_Exercise objective_: Copy all of the data below without altering a single line.

_Supplied records_:
------
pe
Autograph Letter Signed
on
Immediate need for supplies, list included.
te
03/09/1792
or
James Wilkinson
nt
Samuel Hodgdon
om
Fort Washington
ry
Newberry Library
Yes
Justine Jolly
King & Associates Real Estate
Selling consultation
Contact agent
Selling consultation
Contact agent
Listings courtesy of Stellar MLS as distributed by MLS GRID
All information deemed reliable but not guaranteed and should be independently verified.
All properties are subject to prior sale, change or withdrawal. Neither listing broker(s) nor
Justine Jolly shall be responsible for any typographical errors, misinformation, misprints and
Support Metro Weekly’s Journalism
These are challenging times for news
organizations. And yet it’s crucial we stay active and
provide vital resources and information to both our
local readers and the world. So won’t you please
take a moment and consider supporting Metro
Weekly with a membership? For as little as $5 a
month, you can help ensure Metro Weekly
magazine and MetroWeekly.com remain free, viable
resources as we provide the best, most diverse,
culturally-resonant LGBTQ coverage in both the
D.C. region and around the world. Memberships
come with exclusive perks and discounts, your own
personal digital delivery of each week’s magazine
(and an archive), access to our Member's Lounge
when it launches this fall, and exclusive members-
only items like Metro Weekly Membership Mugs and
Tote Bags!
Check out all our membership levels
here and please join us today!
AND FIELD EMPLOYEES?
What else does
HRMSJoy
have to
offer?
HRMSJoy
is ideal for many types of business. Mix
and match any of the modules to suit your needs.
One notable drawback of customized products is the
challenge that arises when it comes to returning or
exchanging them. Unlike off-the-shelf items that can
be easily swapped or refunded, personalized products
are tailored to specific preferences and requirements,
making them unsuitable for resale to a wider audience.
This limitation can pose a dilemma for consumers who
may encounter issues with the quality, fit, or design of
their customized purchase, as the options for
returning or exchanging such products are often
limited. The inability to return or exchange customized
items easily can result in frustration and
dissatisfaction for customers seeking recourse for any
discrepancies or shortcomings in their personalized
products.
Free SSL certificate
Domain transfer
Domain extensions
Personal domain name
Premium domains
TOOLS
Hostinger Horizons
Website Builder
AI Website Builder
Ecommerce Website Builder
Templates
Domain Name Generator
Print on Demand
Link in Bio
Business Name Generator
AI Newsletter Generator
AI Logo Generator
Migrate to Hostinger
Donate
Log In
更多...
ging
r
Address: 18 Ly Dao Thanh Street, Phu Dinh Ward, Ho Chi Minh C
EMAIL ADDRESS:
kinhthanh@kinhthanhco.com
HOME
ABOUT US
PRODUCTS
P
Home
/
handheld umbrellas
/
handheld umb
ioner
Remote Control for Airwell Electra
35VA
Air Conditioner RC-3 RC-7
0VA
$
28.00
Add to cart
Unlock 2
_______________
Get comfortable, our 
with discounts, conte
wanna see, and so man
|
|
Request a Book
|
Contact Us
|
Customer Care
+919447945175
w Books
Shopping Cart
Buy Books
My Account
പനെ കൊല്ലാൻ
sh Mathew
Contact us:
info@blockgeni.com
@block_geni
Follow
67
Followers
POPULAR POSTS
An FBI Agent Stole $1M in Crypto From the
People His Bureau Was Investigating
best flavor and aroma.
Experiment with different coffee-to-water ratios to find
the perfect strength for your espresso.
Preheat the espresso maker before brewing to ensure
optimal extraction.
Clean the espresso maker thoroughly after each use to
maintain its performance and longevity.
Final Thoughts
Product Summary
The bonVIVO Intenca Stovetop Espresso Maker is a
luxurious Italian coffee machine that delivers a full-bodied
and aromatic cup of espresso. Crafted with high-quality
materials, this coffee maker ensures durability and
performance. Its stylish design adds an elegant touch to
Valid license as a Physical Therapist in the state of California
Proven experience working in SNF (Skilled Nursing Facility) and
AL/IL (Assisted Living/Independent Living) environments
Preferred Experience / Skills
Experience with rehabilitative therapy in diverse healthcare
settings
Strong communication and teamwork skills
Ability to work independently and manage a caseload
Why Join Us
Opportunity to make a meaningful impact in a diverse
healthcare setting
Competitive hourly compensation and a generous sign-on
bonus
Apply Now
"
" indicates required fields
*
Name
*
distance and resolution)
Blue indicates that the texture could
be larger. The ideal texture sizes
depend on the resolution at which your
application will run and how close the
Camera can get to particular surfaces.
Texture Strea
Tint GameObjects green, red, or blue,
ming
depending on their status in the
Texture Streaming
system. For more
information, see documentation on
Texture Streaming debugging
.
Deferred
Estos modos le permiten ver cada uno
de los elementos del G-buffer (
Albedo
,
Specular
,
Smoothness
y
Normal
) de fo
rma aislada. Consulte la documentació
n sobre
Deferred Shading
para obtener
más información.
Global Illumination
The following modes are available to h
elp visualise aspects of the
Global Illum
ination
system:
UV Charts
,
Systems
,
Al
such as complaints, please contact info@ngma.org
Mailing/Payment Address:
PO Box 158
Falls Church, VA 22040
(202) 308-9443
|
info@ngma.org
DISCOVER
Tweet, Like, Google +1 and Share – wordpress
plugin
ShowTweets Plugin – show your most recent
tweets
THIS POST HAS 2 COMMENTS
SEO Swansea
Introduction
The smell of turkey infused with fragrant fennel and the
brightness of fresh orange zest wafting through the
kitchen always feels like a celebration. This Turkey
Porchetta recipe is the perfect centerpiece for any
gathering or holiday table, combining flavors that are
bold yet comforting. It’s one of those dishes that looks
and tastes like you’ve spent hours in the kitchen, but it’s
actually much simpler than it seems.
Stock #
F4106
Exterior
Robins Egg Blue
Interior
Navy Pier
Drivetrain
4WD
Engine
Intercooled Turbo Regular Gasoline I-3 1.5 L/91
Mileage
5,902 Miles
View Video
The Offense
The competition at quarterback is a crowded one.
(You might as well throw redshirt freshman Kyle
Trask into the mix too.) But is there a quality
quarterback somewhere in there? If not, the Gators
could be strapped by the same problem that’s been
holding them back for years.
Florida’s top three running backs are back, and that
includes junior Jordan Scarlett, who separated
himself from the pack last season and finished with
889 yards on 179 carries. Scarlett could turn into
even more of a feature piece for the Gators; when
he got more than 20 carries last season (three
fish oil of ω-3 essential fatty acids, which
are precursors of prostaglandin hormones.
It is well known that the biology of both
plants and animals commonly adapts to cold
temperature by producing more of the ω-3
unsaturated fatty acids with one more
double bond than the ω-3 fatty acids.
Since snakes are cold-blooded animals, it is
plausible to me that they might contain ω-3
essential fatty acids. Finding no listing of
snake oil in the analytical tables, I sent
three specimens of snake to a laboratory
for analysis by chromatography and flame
------
_Solution_:
pe
Autograph Letter Signed
on
Immediate need for supplies, list included.
te
03/09/1792
or
James Wilkinson
nt
Samuel Hodgdon
om
Fort Washington
ry
Newberry Library
Yes
Justine Jolly
King & Associates Real Estate
Selling consultation
Contact agent
Selling consultation
Contact agent
Listings courtesy of Stellar MLS as distributed by MLS GRID
All information deemed reliable but not guaranteed and should be independently verified.
All properties are subject to prior sale, change or withdrawal. Neither listing broker(s) nor
Justine Jolly shall be responsible for any typographical errors, misinformation, misprints and
Support Metro Weekly’s Journalism
These are challenging times for news
organizations. And yet it’s crucial we stay active and
provide vital resources and information to both our
local readers and the world. So won’t you please
take a moment and consider supporting Metro
Weekly with a membership? For as little as $5 a
month, you can help ensure Metro Weekly
magazine and MetroWeekly.com remain free, viable
resources as we provide the best, most diverse,
culturally-resonant LGBTQ coverage in both the
D.C. region and around the world. Memberships
come with exclusive perks and discounts, your own
personal digital delivery of each week’s magazine
(and an archive), access to our Member's Lounge
when it launches this fall, and exclusive members-
only items like Metro Weekly Membership Mugs and
Tote Bags!
Check out all our membership levels
here and please join us today!
AND FIELD EMPLOYEES?
What else does
HRMSJoy
have to
offer?
HRMSJoy
is ideal for many types of business. Mix
and match any of the modules to suit your needs.
One notable drawback of customized products is the
challenge that arises when it comes to returning or
exchanging them. Unlike off-the-shelf items that can
be easily swapped or refunded, personalized products
are tailored to specific preferences and requirements,
making them unsuitable for resale to a wider audience.
This limitation can pose a dilemma for consumers who
may encounter issues with the quality, fit, or design of
their customized purchase, as the options for
returning or exchanging such products are often
limited. The inability to return or exchange customized
items easily can result in frustration and
dissatisfaction for customers seeking recourse for any
discrepancies or shortcomings in their personalized
products.
Free SSL certificate
Domain transfer
Domain extensions
Personal domain name
Premium domains
TOOLS
Hostinger Horizons
Website Builder
AI Website Builder
Ecommerce Website Builder
Templates
Domain Name Generator
Print on Demand
Link in Bio
Business Name Generator
AI Newsletter Generator
AI Logo Generator
Migrate to Hostinger
Donate
Log In
更多...
ging
r
Address: 18 Ly Dao Thanh Street, Phu Dinh Ward, Ho Chi Minh C
EMAIL ADDRESS:
kinhthanh@kinhthanhco.com
HOME
ABOUT US
PRODUCTS
P
Home
/
handheld umbrellas
/
handheld umb
ioner
Remote Control for Airwell Electra
35VA
Air Conditioner RC-3 RC-7
0VA
$
28.00
Add to cart
Unlock 2
_______________
Get comfortable, our 
with discounts, conte
wanna see, and so man
|
|
Request a Book
|
Contact Us
|
Customer Care
+919447945175
w Books
Shopping Cart
Buy Books
My Account
പനെ കൊല്ലാൻ
sh Mathew
Contact us:
info@blockgeni.com
@block_geni
Follow
67
Followers
POPULAR POSTS
An FBI Agent Stole $1M in Crypto From the
People His Bureau Was Investigating
best flavor and aroma.
Experiment with different coffee-to-water ratios to find
the perfect strength for your espresso.
Preheat the espresso maker before brewing to ensure
optimal extraction.
Clean the espresso maker thoroughly after each use to
maintain its performance and longevity.
Final Thoughts
Product Summary
The bonVIVO Intenca Stovetop Espresso Maker is a
luxurious Italian coffee machine that delivers a full-bodied
and aromatic cup of espresso. Crafted with high-quality
materials, this coffee maker ensures durability and
performance. Its stylish design adds an elegant touch to
Valid license as a Physical Therapist in the state of California
Proven experience working in SNF (Skilled Nursing Facility) and
AL/IL (Assisted Living/Independent Living) environments
Preferred Experience / Skills
Experience with rehabilitative therapy in diverse healthcare
settings
Strong communication and teamwork skills
Ability to work independently and manage a caseload
Why Join Us
Opportunity to make a meaningful impact in a diverse
healthcare setting
Competitive hourly compensation and a generous sign-on
bonus
Apply Now
"
" indicates required fields
*
Name
*
distance and resolution)
Blue indicates that the texture could
be larger. The ideal texture sizes
depend on the resolution at which your
application will run and how close the
Camera can get to particular surfaces.
Texture Strea
Tint GameObjects green, red, or blue,
ming
depending on their status in the
Texture Streaming
system. For more
information, see documentation on
Texture Streaming debugging
.
Deferred
Estos modos le permiten ver cada uno
de los elementos del G-buffer (
Albedo
,
Specular
,
Smoothness
y
Normal
) de fo
rma aislada. Consulte la documentació
n sobre
Deferred Shading
para obtener
más información.
Global Illumination
The following modes are available to h
elp visualise aspects of the
Global Illum
ination
system:
UV Charts
,
Systems
,
Al
such as complaints, please contact info@ngma.org
Mailing/Payment Address:
PO Box 158
Falls Church, VA 22040
(202) 308-9443
|
info@ngma.org
DISCOVER
Tweet, Like, Google +1 and Share – wordpress
plugin
ShowTweets Plugin – show your most recent
tweets
THIS POST HAS 2 COMMENTS
SEO Swansea
Introduction
The smell of turkey infused with fragrant fennel and the
brightness of fresh orange zest wafting through the
kitchen always feels like a celebration. This Turkey
Porchetta recipe is the perfect centerpiece for any
gathering or holiday table, combining flavors that are
bold yet comforting. It’s one of those dishes that looks
and tastes like you’ve spent hours in the kitchen, but it’s
actually much simpler than it seems.
Stock #
F4106
Exterior
Robins Egg Blue
Interior
Navy Pier
Drivetrain
4WD
Engine
Intercooled Turbo Regular Gasoline I-3 1.5 L/91
Mileage
5,902 Miles
View Video
The Offense
The competition at quarterback is a crowded one.
(You might as well throw redshirt freshman Kyle
Trask into the mix too.) But is there a quality
quarterback somewhere in there? If not, the Gators
could be strapped by the same problem that’s been
holding them back for years.
Florida’s top three running backs are back, and that
includes junior Jordan Scarlett, who separated
himself from the pack last season and finished with
889 yards on 179 carries. Scarlett could turn into
even more of a feature piece for the Gators; when
he got more than 20 carries last season (three
fish oil of ω-3 essential fatty acids, which
are precursors of prostaglandin hormones.
It is well known that the biology of both
plants and animals commonly adapts to cold
temperature by producing more of the ω-3
unsaturated fatty acids with one more
double bond than the ω-3 fatty acids.
Since snakes are cold-blooded animals, it is
plausible to me that they might contain ω-3
essential fatty acids. Finding no listing of
snake oil in the analytical tables, I sent
three specimens of snake to a laboratory
for analysis by chromatography and flame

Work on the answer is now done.